Since last Friday (Oct. 23), Amazon has been celebrating its newly redesigned vinyl store with 13 days of vinyl record giveaways with titles that include the Grateful Dead‘s The Best of The Grateful Dead and the Rolling Stones‘ Sticky Fingers.
Amazon’s webpage redesign includes a vibey photo of a home stereo system with a minimalist aesthetic and mid-century modern furniture, giving a visual to that experience of putting on a vinyl record and listening to the long-player all the way through — a semi-spiritual experience in the modern singles culture. Meanwhile, anyone can enter their name, email and phone number for a chance to win the record of the day with winners chosen at random. (On Friday (Oct. 30) a Grateful Dead giveaway was for three records total.)
Last year, Billboard analysis showed that Amazon is the largest seller of vinyl in the U.S., with about 12.3% market share. If this marks a new focus on vinyl, that market share may soon see some growth.
But not everyone is excited at the prospect of Amazon further investing itself in vinyl sales. One Los Angeles independent record store has started its own campaign to compete against the tech giant and encourage customers to support indie retailers like itself.
Origami Vinyl in LA’s Echo Park neighborhood is launching its own giveaway initiative starting Monday with the hashtag #shopindie. Store owner and founder Neil Schield said he has been surprised with the quick response it has received from independent labels such as Secretly Canadian, Captured Tracks, Saddle Creek and more, all of whom have donated several albums to the cause.
“To Amazon, your $20 is chump change.
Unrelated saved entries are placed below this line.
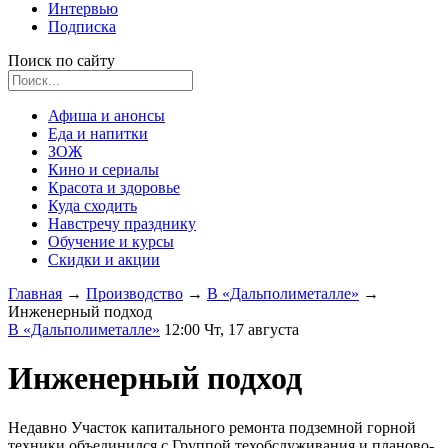
Интервью
Подписка
Поиск по сайту
Афиша и анонсы
Еда и напитки
ЗОЖ
Кино и сериалы
Красота и здоровье
Куда сходить
Навстречу празднику
Обучение и курсы
Скидки и акции
Главная
→
Производство
→
В «Дальполиметалле»
→
Инженерный подход
В «Дальполиметалле»
12:00 Чт, 17 августа
Инженерный подход
Недавно Участок капитального ремонта подземной горной
техники объединился с Группой техобслуживания и планово-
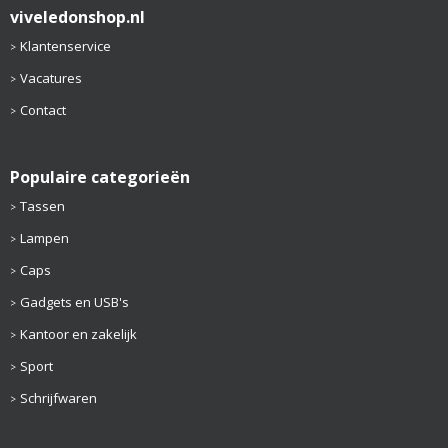
viveledonshop.nl
Klantenservice
Vacatures
Contact
Populaire categorieën
Tassen
Lampen
Caps
Gadgets en USB's
Kantoor en zakelijk
Sport
Schrijfwaren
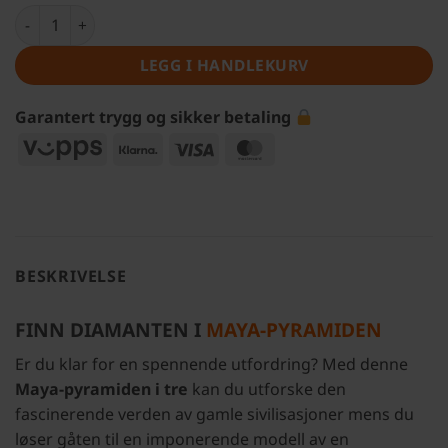
3D-Escape Room – Maya-pyramide antall
LEGG I HANDLEKURV
Garantert trygg og sikker betaling
Vipps
Klarna
Visa
MasterCard
BESKRIVELSE
FINN DIAMANTEN I
MAYA-PYRAMIDEN
Er du klar for en spennende utfordring? Med denne
Maya-pyramiden i tre
kan du utforske den
fascinerende verden av gamle sivilisasjoner mens du
løser gåten til en imponerende modell av en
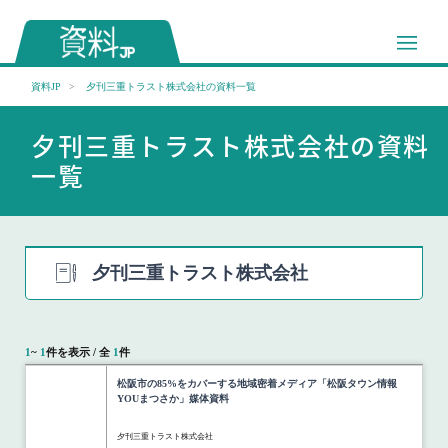
資料JP
夕刊三重トラスト株式会社の資料一覧
夕刊三重トラスト株式会社の資料
一覧
夕刊三重トラスト株式会社
1
~
1
件を表示 / 全
1
件
松阪市の85%をカバーする地域密着メディア「松阪タウン情報
YOUまつさか」媒体資料
夕刊三重トラスト株式会社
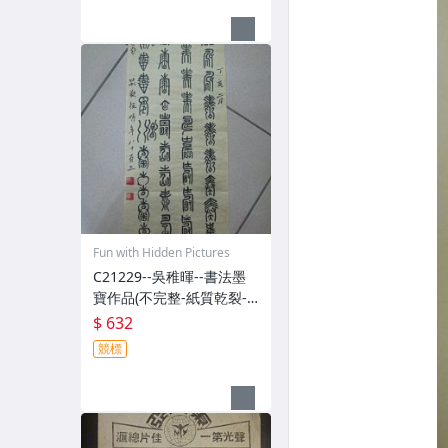
Fun with Hidden Pictures
C21229--吳稚暉--書法墨
寶作品(不完整-紙質乾裂-
郵寄免運費)
$ 632
競標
To us, your $20 helps us buy 2 more really awesome records that we want to expose you to,” the store states in a blog post. “We’re all about introducing you to music that we love and supporting the local music scene.”
Schield said he understands the appeal of buying music on Amazon — he himself is an Amazon Prime member — but he hopes this initiative can remind customers that a record store is more than just a place to buy things.
“The heart and soul of what we all do and what record stores are important for is we are all community centers,” he said.
Schield said with more than 20 indie labels onboard — all of whom also rely on Amazon for income, he pointed out — the store will likely continue its campaign much longer than Amazon’s 13 days. At this point it could last a month or longer, he said.
As for the bigger issue of Amazon starting to further target his business, Schield just said it’s not unexpected but just seems odd.
“As if selling toilet paper and these other things aren’t enough for them, they’re going after these niche markets now,” he said. “It’s just interesting to me that they’re creating this whole store and trying to make it seem lie that’s the cool place to buy records.”
Schield added, “What I care about is raising the flag and waving the flag about indie retail and why indie record stores are so important.”